The toxic effects of aluminum foil have been well-documented, and research suggests it’s even worse than we thought.
Aluminium foil has been found to be a carcinogen, a neurotoxin, and a hormone disruptor, as well as having the potential to be used as a pesticide.
But there’s one more thing to know: aluminum foil can actually be harmful to the skin and eyes.
While most people don’t get sick from eating aluminum foil, there’s still a bit of concern around its potential for contact dermatitis, a skin condition that causes blistering and redness on the skin.
According to the American Academy of Dermatology, “the risk of contact dermatosis with aluminum foil or similar materials is low.
It’s not known if aluminum foil exposure increases the risk of developing contact dermatophytosis.”
The same is true for the skin-related effects of other food-borne pathogens, such as E. coli and Salmonella.
The American Academy for Occupational Safety and Health also recommends that aluminum foil be kept out of the reach of children.
In short, aluminum foil isn’t a health risk for most people, and there’s no evidence to show it’s anything to worry about.
What’s worse, aluminum foils aren’t inherently dangerous, either.
“If you’re wearing an aluminum foil mask, there is no evidence that it is a carcinogenic,” says Dr.

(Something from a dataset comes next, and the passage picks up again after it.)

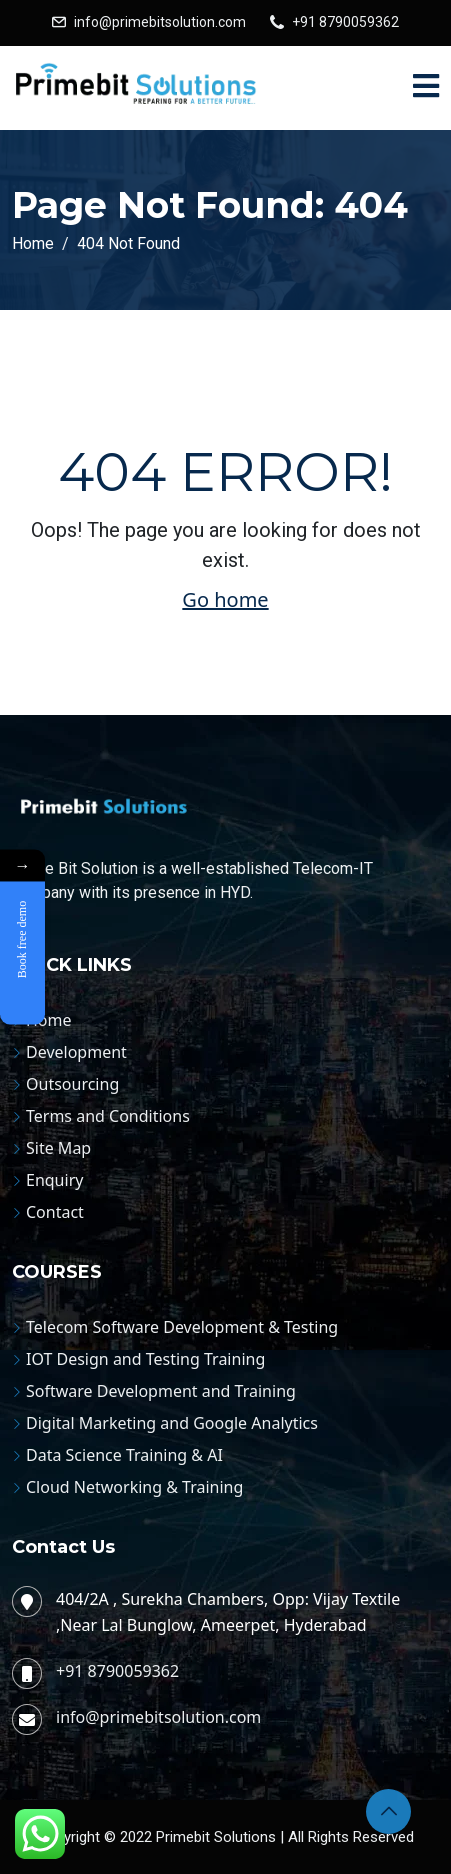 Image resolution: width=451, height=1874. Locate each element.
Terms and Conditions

Jeffrey F. Siegel, director of the National Center for Advancing Science in Occupational and Environmental Health at the University of Washington School of Medicine.

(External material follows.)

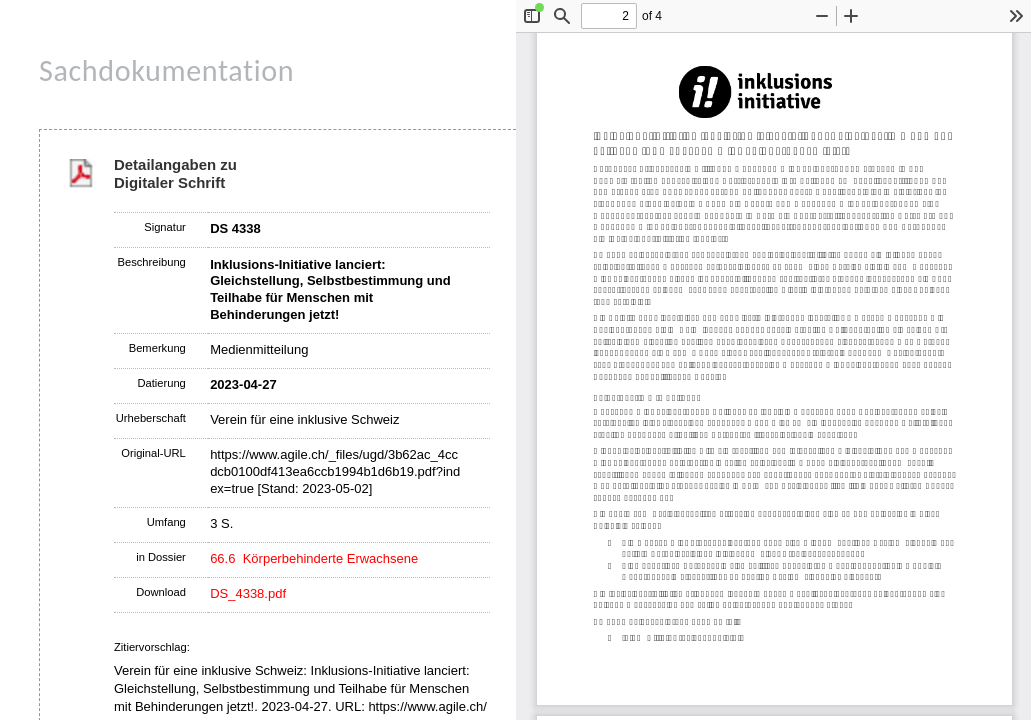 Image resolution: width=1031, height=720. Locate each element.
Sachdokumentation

Aluminum foil isn’ a hazard to your health, and it’s also a food hazard.
In fact, aluminum and aluminum compounds have been found in the food of almost every living thing.
The aluminum in food comes from the refining of aluminium foil.
According a 2014 study, it can be found in some grains, nuts, and vegetables.
And as the aluminum compound is a known irritant, it’s common for aluminum foil to become contaminated with it.
“As long as you don’t cook the food, you don’ t see any of these chemicals,” Siegel says.
“In the case of aluminum foiled foods, the aluminum is in the form of the aluminum oxide, which is a very volatile compound.
The amount of aluminum oxide you find in a food is a good indicator that the food is potentially contaminated.”
This means that aluminum oxide is more likely to be absorbed by your skin and potentially cause problems, especially if you’re sensitive to other ingredients in foods, such that you’re more likely, for example, to react more strongly to the aluminum-containing ingredients in the soup you’re eating.
If you’re particularly sensitive to these ingredients, Siegel advises that you don”t eat aluminum foil if you”re at risk for developing contact skin or eye irritation.
“Even if you have allergies to aluminum, or you have sensitivities to other chemicals, or if you are sensitive to some of these foods, don” t eat aluminum if you do not have symptoms of contact skin, eyes, or irritation,” Sizer says.
If, however, you do have contact dermatotitis, Sizer cautions that you should seek medical help for your skin condition.
The most common form of contact irritation is caused by aluminum foil contact dermatitosis, where a layer of aluminum flakes over your skin.
“There are other types of contact sensitivities, like allergies to certain metals or foods,” he says.
In those cases, “it’s really a matter of understanding how you”ve been exposed to those foods, how you respond to them, and what you”m allergic to.”
And while it”s important to avoid eating aluminum in general, aluminum can also be found naturally in foods like vegetables and fruits.
In these cases, you may not be able to tell if aluminum is present because the product isn’t packaged with a warning label.
So if you decide to eat aluminum, Sizers says you should be mindful of how you react to it, especially when you”ll be eating a lot of it.